A Lesson from History
|
Demo at Hove Town Hall |
click the photo to see
a map of the catchment areas |
Back in the 1980s the Tory government of the day introduced
three major changes to state education: a National Curriculum, Local
Management of Schools (LMS) and 'parental choice' in school admissions
along with Ofsted and school league tables.
The National Curriculum was intended to set down a national
framework for what is taught in the nation's schools, a matter previously
and largely left to the initiative of local education authorities (LEAs)
and the teaching profession. It needs to be remembered that while the
Tories were winning general elections and sustaining their tenure of
office at Westminister, they were year on year losing local elections
to Labour.

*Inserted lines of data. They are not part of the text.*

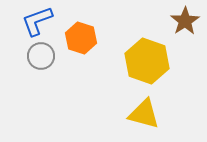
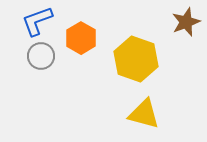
brown star: moved 1 px right, 1 px down; rotated 12 degrees clockwise
orange hexagon: rotated 12 degrees clockwise
yellow hexagon: moved 11 px left, 2 px up
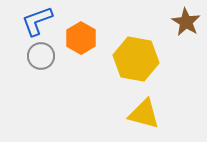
brown star: rotated 20 degrees counterclockwise
yellow hexagon: rotated 9 degrees counterclockwise
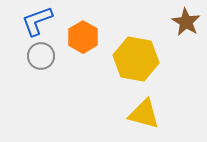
orange hexagon: moved 2 px right, 1 px up
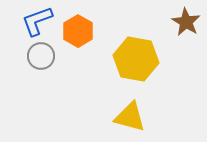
orange hexagon: moved 5 px left, 6 px up
yellow triangle: moved 14 px left, 3 px down
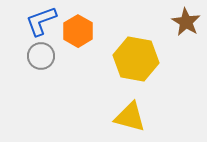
blue L-shape: moved 4 px right
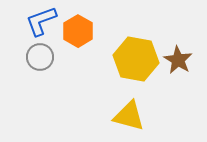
brown star: moved 8 px left, 38 px down
gray circle: moved 1 px left, 1 px down
yellow triangle: moved 1 px left, 1 px up
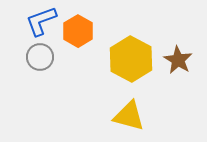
yellow hexagon: moved 5 px left; rotated 18 degrees clockwise
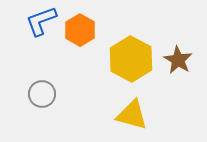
orange hexagon: moved 2 px right, 1 px up
gray circle: moved 2 px right, 37 px down
yellow triangle: moved 3 px right, 1 px up
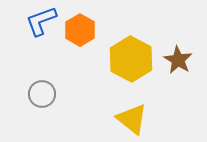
yellow triangle: moved 4 px down; rotated 24 degrees clockwise
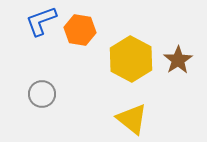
orange hexagon: rotated 20 degrees counterclockwise
brown star: rotated 8 degrees clockwise
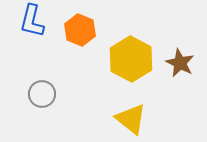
blue L-shape: moved 9 px left; rotated 56 degrees counterclockwise
orange hexagon: rotated 12 degrees clockwise
brown star: moved 2 px right, 3 px down; rotated 12 degrees counterclockwise
yellow triangle: moved 1 px left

Local democracy was increasingly seen as the enemy within,
most notably in the case of the Greater London Council,
Red Ken Livington's power base. (Eventually it was abolished, leaving
London, Europe's largest capital city without a city government.)
As a work of reference for teachers, the national curriculum
was a reasonable achievement, but as a blunt instrument for dragooning
teachers in the classroom, and for 'tick boxing' pupils, it was stupidity
incarnate. I well remember various attempts of educationists
to devise workable methods to record little Johnny's progress through
the jungle of 'attainment targets' and 'statements of attainment' through
the years and across the disciplines that were deigned important enough
to be included in the national curriculum. It was a Gradgrindian system
of nightmarish proportions, and in 1993 the then Secretary of State,
John Patten, appeared at the dispatch box in the Commons to declare: "I
have asked Sir Ron Dearing to review the national curriculum and assessment
framework with the aim of simplifying it while retaining the key features
of clear teaching objectives, regular tests and high standards." And
so began, and continues, the permanent revolution of central government
direction of the classroom, and the mountains of educational bureaucracy
which that entails at great financial cost to the taxpayer, and to the
real cost of actual teaching in the classroom and to pupil-teacher relationships.
Local Management of Schools (LMS)
The ideological bedrock of Thatcherism was a belief in
the primacy of the market in all human relationships that have an economic
dimension. The guiding hand of the market was also the guiding hand of
policy direction during the 18 years of Conservative rule. LMS was championed
as a blow to the dead hand of town hall bureaucracy, handing financial
responsibility for school budgets to head teachers and school governors.
The result was a transfer of school management bureaucracy from town hall
education departments (LEAs) to a myriad of schools, and the pitting of
one school against another in the scramble for resources.
The result was that head teachers spent less and less
of their time on curriculum leadership and more and more on running a pseudo
business in a pseudo marketplace. It comes as no surprise to discover that
the New Labour government, which has continued the Tory policy with endless
tinkering year on year, has recenly commissioned consultants, PricewaterhouseCoopers
(sic), to advise it that schools should be run by business leaders
and head teachers left with the minor role of managing education in the
school (see BBC report - click
here). Soon, I expect, our schools will be run
by PricewaterhouseCoopers (sic) education subsidiary.